In the last decade of the 20th century, clinical investigators were finding high rates of recurrence in the newer studies of pharmacotherapy alone
(1) and began to explore the potential benefits of adding a psychoeducational or psychotherapeutic intervention to pharmacotherapy in the prevention of bipolar recurrence. The assumption was that, if nothing else, psychotherapy might improve the generally poor adherence to pharmacotherapy observed in this patient population. The hope was, however, that a psychotherapeutic approach might have benefits, including enhancing social and occupational functioning, enhancing capacity to manage stressors in the social/occupational milieu, enhancing the protective effects of family and other social supports, decreasing denial and disorder-associated trauma, and encouraging acceptance of the disorder.
Data from controlled clinical trials now exist supporting individual psychoeducation
(16), group psychoeducation
(17), several variants of cognitive therapy
(18 –
20), family-focused treatment
(21,
22), and an adaptation of interpersonal psychotherapy
(15,
23) as adjuncts to pharmacotherapy in the prevention of recurrence. The psychoeducational approaches tend to emphasize education about the disorder itself and about the treatments used to manage it along with a strong focus on the recognition of early warning signs of impending episodes and the development of an action plan when these early warning signs are present. The cognitive approaches have tended to adhere fairly closely to Beck et al.’s model
(24) in the treatment and prevention of depressive episodes, with additional components to address the cognitive distortions associated with mania and hypomania and negative cognitions related to “dependence” on medication. The family-focused approach of Miklowitz and Goldstein
(25) grew out of data indicating the negative impact of a family environment characterized by criticism and emotional overinvolvement in provoking bipolar recurrences. The treatment, therefore, emphasizes education of all family members regarding the disorder and training in positive and productive communication.
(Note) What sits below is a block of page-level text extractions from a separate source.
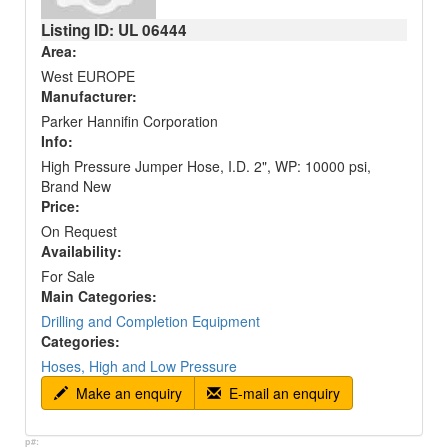
Listing ID: UL
06444
Area:
West EUROPE
Manufacturer:
Parker Hannifin Corporation
Info:
High Pressure Jumper Hose, I.D. 2", WP: 10000 psi,
Brand New
Price:
On Request
Availability:
For Sale
Main Categories:
Drilling and Completion Equipment
Categories:
Hoses, High and Low Pressure
Make an enquiry
E-mail an enquiry
p#:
Our own research group, with its strong interest in the relationship of the circadian system to mood disorders, developed an intervention aimed at prevention of recurrence that we called interpersonal and social rhythm therapy
(23) . Our idea was that a behavioral approach aimed at increasing the regularity of patients’ daily routines, and especially their sleep/wake cycles, could shore up what we viewed as their vulnerable circadian systems. In the behavioral component of this intervention we first assess, using a self-report charting device called the Social Rhythm Metric, the extent to which a patient’s routines vary in their timing from day to day (see
Figure 2 ). We put particular emphasis on the timing of going to bed, rising, work, meals, and social contact. Then, again using the Social Rhythm Metric as a guide, we work with the patient to help him or her to make those routines more regular in their timing. Using behavioral strategies such as chain analysis and successive approximation, we seek to have the timing of those key activities vary by no more than an hour. We also search the “landscape” of the patient’s life for potential triggers to rhythm disruption, such as having house guests or taking a vacation. We then problem-solve with the patient about how to maintain the maximum regularity of routine possible in the face of such disruptions. By weaving this approach together with work on the four problem areas (grief, role transitions, role disputes, and interpersonal deficits) specified in interpersonal psychotherapy as developed for unipolar disorder by Klerman and colleagues
(26), we hoped to protect the vulnerable circadian systems of individuals with bipolar disorder, improve their acceptance of the illness, decrease interpersonal and social role distress, and improve social role functioning. In a controlled trial of 175 patients with bipolar I disorder, we have now shown that acute treatment with interpersonal and social rhythm therapy is associated with significantly reduced risk of recurrence of both depression and mania over a subsequent 2-year period
(23) . Furthermore, we found that the protective effect of the treatment was directly related to the extent to which patients increased the regularity of their social rhythms.